El asunto problemático no está en las críticas que unos y otros han expresado: el problema de fondo está en la incapacidad de los periodistas y de los políticos uribistas de valorar las circunstancias que motivaron la movilización social y el mismo estallido social. Mientras unos y otros buscan la forma de convertir la medida jurídico-política en una burla a la justicia y en una afrenta a las instituciones (en particular, la policía) e incluso, a la sociedad, su silencio frente al ilegítimo acuerdo entre la Fiscalía y Emilio Tapia confirma no solo el doble rasero con el que aquellos miden los hechos, sino la simpatía con la que observan las prácticas corruptas con las que delincuentes de cuello blanco terminan por desangrar las arcas del Estado.
No faltará quien en estos momentos señale que tanto el preacuerdo de Tapia con la fiscalía General, como la conversión de los muchachos en Gestores de Paz hacen parte de una misma moneda, es decir, que tanto los jóvenes procesados por los desmanes e incluso, por “terrorismo urbano”, como el propio Emilio Tapia, responsable de la pérdida de los 70 mil millones de pesos, tienen el derecho a una segunda oportunidad. No es así. El derecho a protestar no puede ponerse en la misma balanza moral de quien, como Tapia, nuevamente participa de un entramado de corrupción. Recordemos que ya había sido condenado por los millonarios desfalcos en el contexto del carrusel de la contratación de Bogotá. Tapia reincide y vuelve a participar de actos de corrupción público-privada.

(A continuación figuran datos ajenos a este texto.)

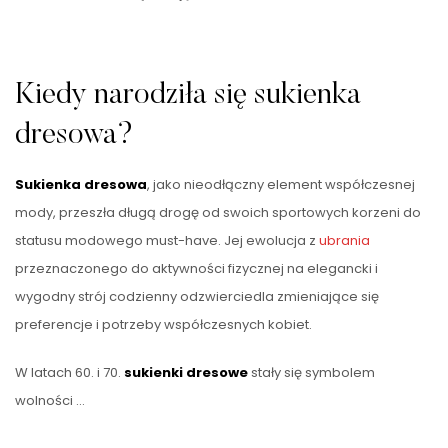
Kiedy narodziła się sukienka
dresowa?
Sukienka dresowa
, jako nieodłączny element współczesnej
mody, przeszła długą drogę od swoich sportowych korzeni do
statusu modowego must-have. Jej ewolucja z
ubrania
przeznaczonego do aktywności fizycznej na elegancki i
wygodny strój codzienny odzwierciedla zmieniające się
preferencje i potrzeby współczesnych kobiet.
W latach 60. i 70.
sukienki dresowe
stały się symbolem
wolności …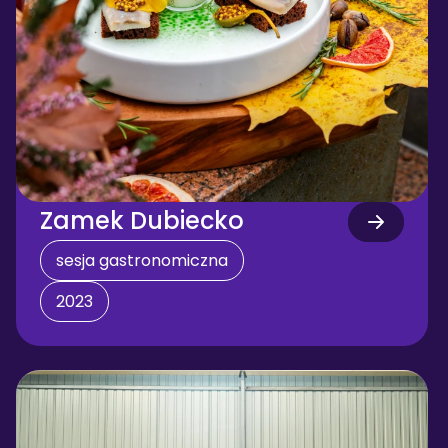
Zamek Dubiecko
sesja gastronomiczna
2023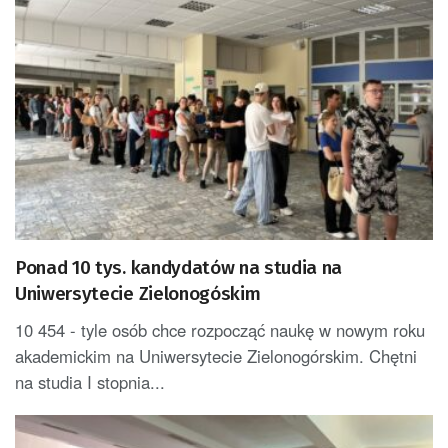
Ponad 10 tys. kandydatów na studia na
Uniwersytecie Zielonogóskim
10 454 - tyle osób chce rozpocząć naukę w nowym roku
akademickim na Uniwersytecie Zielonogórskim. Chętni
na studia I stopnia...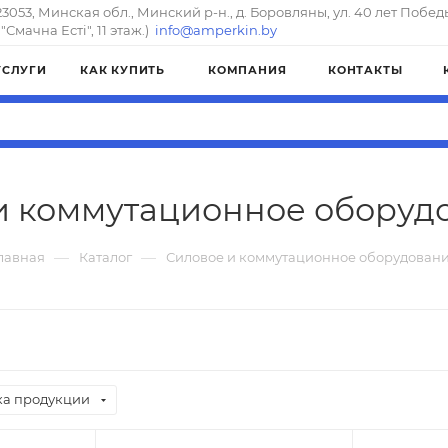
23053, Минская обл., Минский р-н., д. Боровляны, ул. 40 лет Побед
"Смачна Естi", 11 этаж.)
info@amperkin.by
УСЛУГИ
КАК КУПИТЬ
КОМПАНИЯ
КОНТАКТЫ
и коммутационное оборуд
—
—
лавная
Каталог
Силовое и коммутационное оборудован
а продукции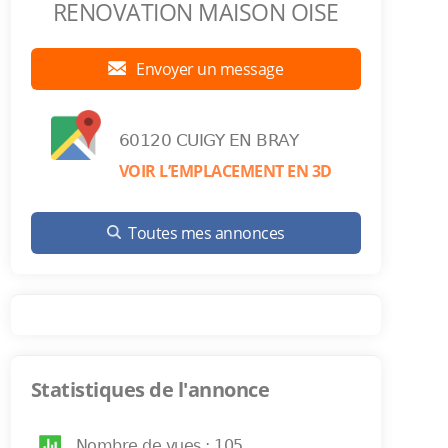
RENOVATION MAISON OISE
Envoyer un message
60120 CUIGY EN BRAY
VOIR L’EMPLACEMENT EN 3D
Toutes mes annonces
Statistiques de l'annonce
Nombre de vues : 105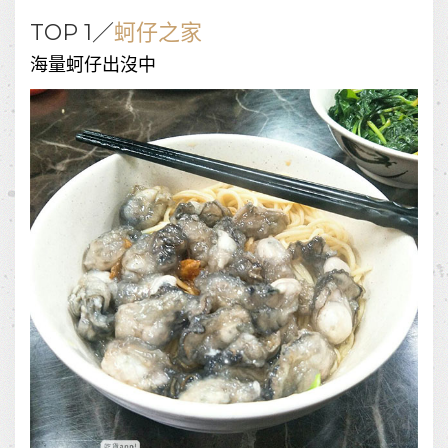
TOP 1／
蚵仔之家
海量蚵仔出沒中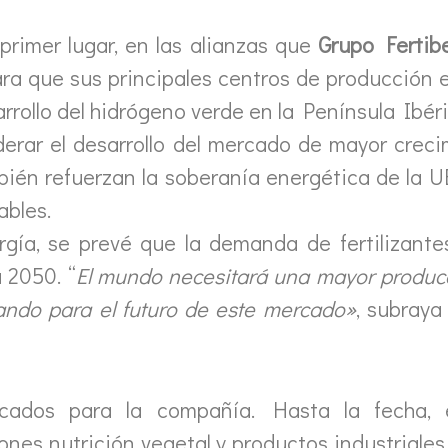
primer lugar, en las alianzas que
Grupo Fertibe
ara que sus principales centros de producción
rrollo del hidrógeno verde en la Península Ibéri
derar el desarrollo del mercado de mayor creci
ién refuerzan la soberanía energética de la UE, 
ables.
gía, se prevé que la demanda de fertilizantes
 2050. “
El mundo necesitará una mayor produc
ando para el futuro de este mercado»
, subraya
ados para la compañía. Hasta la fecha, e
nes nutrición vegetal y productos industriales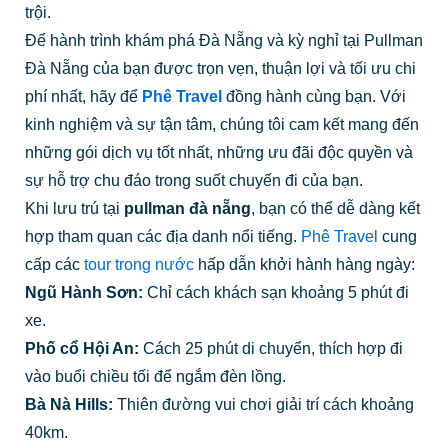
kinh nghiệm và sự tận tâm, chúng tôi cam kết mang đến
những gói dịch vụ tốt nhất, những ưu đãi độc quyền và
sự hỗ trợ chu đáo trong suốt chuyến đi của bạn.
Khi lưu trú tại
pullman đà nẵng
, bạn có thể dễ dàng kết
hợp tham quan các địa danh nổi tiếng.
Phê Travel
cung
cấp các
tour trong nước
hấp dẫn khởi hành hàng ngày:
Ngũ Hành Sơn:
Chỉ cách khách sạn khoảng 5 phút đi
xe.
Phố cổ Hội An:
Cách 25 phút di chuyển, thích hợp đi
vào buổi chiều tối để ngắm đèn lồng.
Bà Nà Hills:
Thiên đường vui chơi giải trí cách khoảng
40km.
Bán đảo Sơn Trà:
Khám phá Chùa Linh Ứng và thiên
nhiên hoang sơ.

Sin duda alguna, las reacciones y los silencios de unos y otros confirman que hacen parte de la confusión moral y ética en la que deviene gran parte de la sociedad colombiana. Quizás cuando logremos superar esa confusión en la que nos metió el doble rasero con el que calificamos los hechos, entonces estaremos listos para hablar de paz, habiendo superado nuestro mayor problema: la corrupción.